This notebook contains an example for a Product2Vec data streamer (steps 1 and 2 of P2V-MAP) that generates a batch of center products, context products and negative samples of size $B$.

1. `DataStreamerP2V` produces batches of P2V-MAP samples
1. `NegativeSamplesGenerator` produces negative samples
1. The notebook uses the two classes to produce a batch of training samples

In [1]:
import collections
import itertools
from typing import Tuple

import numpy as np
import pandas as pd

In [2]:
class DataStreamerP2V:
    """
    Class for generating P2V training samples
        generate_batch: produce a batch of training samples
        reset_iterator: reset data streamer and empty sample cache
    """

    def __init__(
        self,
        data: pd.DataFrame,
        variable_basket: str,
        variable_product: str,
        batch_size: int = 8_192,
        shuffle: bool = True,
        n_negative_samples: int = 0,
        power: float = 0.75,
        allow_context_collisions: bool = False,
    ):
        """
        Initialize P2V data streamer
            data: must contain `variable_basket` and `variable_product`
            variable_basket: basket identifier in `data`
            variable_product: product identifier in `data`
            batch_size: size of a single batch
            shuffle: shuffle data when resetting streamer
            n_negative_samples: number of negative samples per positive sample
            power: distortion factor for negative sample generator
            allow_context_collisions: allow that an id is a positive and a negative sample at the same time
        """
        self.batch_size = batch_size
        self.shuffle = shuffle
        self.cached_samples = []
        self.basket_list = self._basket_df_to_list(
            x=data, variable_basket=variable_basket, variable_product=variable_product
        )
        self.reset_iterator()
        self.produce_negative_samples = n_negative_samples > 0
        if self.produce_negative_samples:
            self.allow_context_collisions = allow_context_collisions
            self.negative_samples_generator = NegativeSamplesGenerator(
                data=data,
                n_negative_samples=n_negative_samples,
                batch_size=self.batch_size,
                power=power,
                variable_product=variable_product,
            )

    def generate_batch(self) -> Tuple[np.ndarray, np.ndarray, np.ndarray]:
        """
        Produce a batch of training samples containing center products, context products, and negative samples
        """
        # fill cache
        self._fill_cache()

        # generate skip-gram pairs
        output_array = np.asarray(self.cached_samples[: self.batch_size])
        self.cached_samples = self.cached_samples[self.batch_size :]
        center = output_array[:, 0, 0].astype(np.int64)
        context = output_array[:, 1, 0].astype(np.int64)

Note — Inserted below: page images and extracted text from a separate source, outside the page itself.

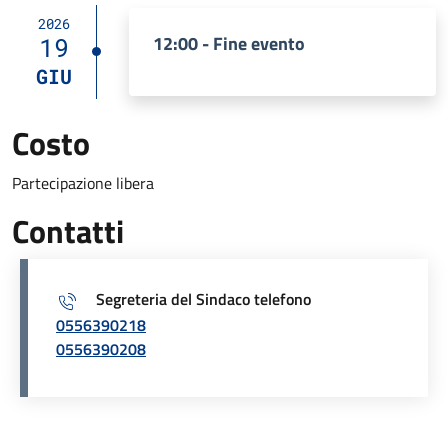
2026
12:00 - Fine evento
19
GIU
Costo
Partecipazione libera
Contatti
Segreteria del Sindaco telefono
0556390218
0556390208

        # add negative samples
        if self.produce_negative_samples:
            if self.allow_context_collisions:
                negative_samples = (
                    self.negative_samples_generator.get_negative_samples()
                )
            else:
                negative_samples = self.negative_samples_generator.get_negative_samples(
                    context
                ).T
        else:
            negative_samples = np.empty(shape=(2, 0))

        # return
        return center, context, negative_samples

    def reset_iterator(self) -> None:
        """
        Reset data streamer and empty sample cache
        """
        if self.shuffle:
            np.random.shuffle(self.basket_list)
        self.basket_iterator = self._basket_iterator(self.basket_list)
        self.cached_samples = []

    def _basket_df_to_list(self, x, variable_basket, variable_product):
        """
        Turn a basket dataframe into a list of baskets
        """
        x_basket_values = (
            x[[variable_basket, variable_product]].sort_values([variable_basket]).values
        )
        keys = x_basket_values[:, 0]
        ukeys, index = np.unique(keys, True)
        return np.split(x_basket_values[:, 1:], index)[1:]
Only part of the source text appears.